A report from the credit risk rating company Fitch, published last week, identifies “political turbulence” as a factor that increasingly limits public finances in Bolivia, Ecuador, Panama, Peru, Chile and Colombia. A second study, published by the Spanish analysis firm Focus Economics, also identifies political instability as an obstacle to growth for the remainder of the year and into 2024. This transcends the current electoral cycle, which includes presidential elections in Argentina this weekend.
“The region’s GDP growth forecasts for 2023 continued to be revised upwards over the past month, mainly thanks to recent better-than-expected data in Brazil and Mexico,” Focus Economics economists wrote in a report on October 10. “Next year, Latin America’s economic expansion will slow down and will be well below the world average, hampered by political instability and the region’s limited presence in high value-added industries,” say these specialists.

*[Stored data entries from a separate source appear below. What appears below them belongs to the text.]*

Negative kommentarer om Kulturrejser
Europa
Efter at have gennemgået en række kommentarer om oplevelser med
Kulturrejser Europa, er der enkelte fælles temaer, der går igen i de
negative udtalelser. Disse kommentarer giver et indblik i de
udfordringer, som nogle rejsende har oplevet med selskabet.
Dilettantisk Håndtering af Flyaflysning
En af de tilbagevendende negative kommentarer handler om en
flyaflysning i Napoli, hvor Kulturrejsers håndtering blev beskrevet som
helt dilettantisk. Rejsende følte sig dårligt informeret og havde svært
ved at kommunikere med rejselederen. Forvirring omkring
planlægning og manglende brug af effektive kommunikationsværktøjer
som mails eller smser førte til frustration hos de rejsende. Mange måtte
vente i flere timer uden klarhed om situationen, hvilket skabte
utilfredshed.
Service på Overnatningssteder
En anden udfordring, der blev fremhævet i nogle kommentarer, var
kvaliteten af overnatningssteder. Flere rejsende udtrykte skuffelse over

In terms of public finances, this has been a good year, Fitch noted in its report. While regional growth was driven by Brazil and Mexico, “growth has been mixed elsewhere, with momentum in Central America fueled by remittances, sluggishness in Andean countries amid policy tightening and political turbulence, and a drought-induced recession in Argentina,” the report says. So far this year, Fitch has improved the credit rating of six of the 19 countries with sovereign debt in international markets. It was the region with the best performance in the world.
However, political challenges and instability continue to weigh on the ratings in most of Latin America, Fitch analysts warned. These issues have played a role in most of the downgrades and negative outlooks, specifically by clouding policy predictability, aggravating fiscal pressures and/or negatively affecting growth, the report noted about Bolivia, Ecuador, Panama and Peru. In Chile and Colombia, the authors note, governance problems have already contributed to rating downgrades in recent years.

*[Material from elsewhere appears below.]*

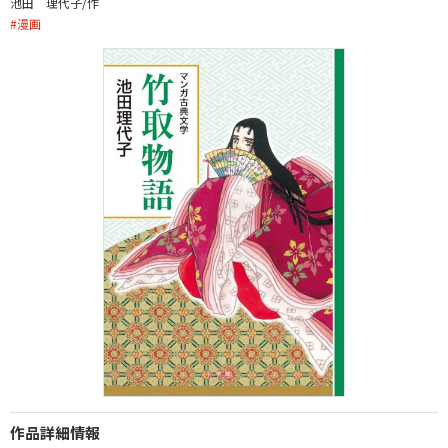
池田 理代子/作
#
漫画
作品詳細情報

The forecast for Argentina, the third largest economy in the region, is pessimistic. The economy will be affected by exchange controls, hyperinflation and rising interest rates, all monetary policy decisions. The drought has limited exports and economic activity. On the other hand, the country has seen income from increased tourism and increased energy production from the Vaca Muerta oil field. But, Focus warns, “the risks are skewed to the downside and include a further decline in the currency, possible debt default and exacerbated political instability.”
In Peru, the consensus is that GDP will grow at a significantly slower rate this year compared to last. Inflation and rising debt costs complicate the country’s financial situation. Furthermore, a global environment weakened by wars in Ukraine and the Middle East will affect the external sector. “Weather phenomena associated with El Niño and rising social unrest amid political uncertainty pose downside risks,” said the Focus report.
For Chile, analysts see that the probability that citizens will reject a new constitution in the December referendum is increasing, complicating governance. While in Bolivia, President Luis Arce was expelled from his political party to choose former president Evo Morales as a candidate in the 2025 presidential elections. In both cases, political uncertainty could deter investment, specialists warned.